◆ **Activity**
Output only the lines below from the one containing "oldk (628, 812)" to the one containing "forbund:dansk_svømmeunion", exactly as written, both ends kept.

*** Opening of Data for analysis ***

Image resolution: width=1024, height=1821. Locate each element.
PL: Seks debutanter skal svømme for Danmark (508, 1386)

*** Close of Data for analysis ***
*** Opening of Data for analysis ***

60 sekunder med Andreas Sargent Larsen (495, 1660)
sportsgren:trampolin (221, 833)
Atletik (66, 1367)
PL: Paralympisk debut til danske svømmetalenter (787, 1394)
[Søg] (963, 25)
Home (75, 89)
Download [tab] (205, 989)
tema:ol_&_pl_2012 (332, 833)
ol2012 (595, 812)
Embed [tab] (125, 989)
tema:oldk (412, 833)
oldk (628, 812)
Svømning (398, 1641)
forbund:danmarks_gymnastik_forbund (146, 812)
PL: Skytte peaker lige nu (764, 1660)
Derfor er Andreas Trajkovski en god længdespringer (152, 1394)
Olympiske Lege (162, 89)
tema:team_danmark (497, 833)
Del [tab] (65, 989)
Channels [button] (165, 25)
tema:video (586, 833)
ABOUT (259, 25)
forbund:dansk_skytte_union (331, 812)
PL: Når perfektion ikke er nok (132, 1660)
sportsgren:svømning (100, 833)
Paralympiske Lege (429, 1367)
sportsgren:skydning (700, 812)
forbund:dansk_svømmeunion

*** Close of Data for analysis ***

◆ **Task result**
oldk (628, 812)
Svømning (398, 1641)
forbund:danmarks_gymnastik_forbund (146, 812)
PL: Skytte peaker lige nu (764, 1660)
Derfor er Andreas Trajkovski en god længdespringer (152, 1394)
Olympiske Lege (162, 89)
tema:team_danmark (497, 833)
Del [tab] (65, 989)
Channels [button] (165, 25)
tema:video (586, 833)
ABOUT (259, 25)
forbund:dansk_skytte_union (331, 812)
PL: Når perfektion ikke er nok (132, 1660)
sportsgren:svømning (100, 833)
Paralympiske Lege (429, 1367)
sportsgren:skydning (700, 812)
forbund:dansk_svømmeunion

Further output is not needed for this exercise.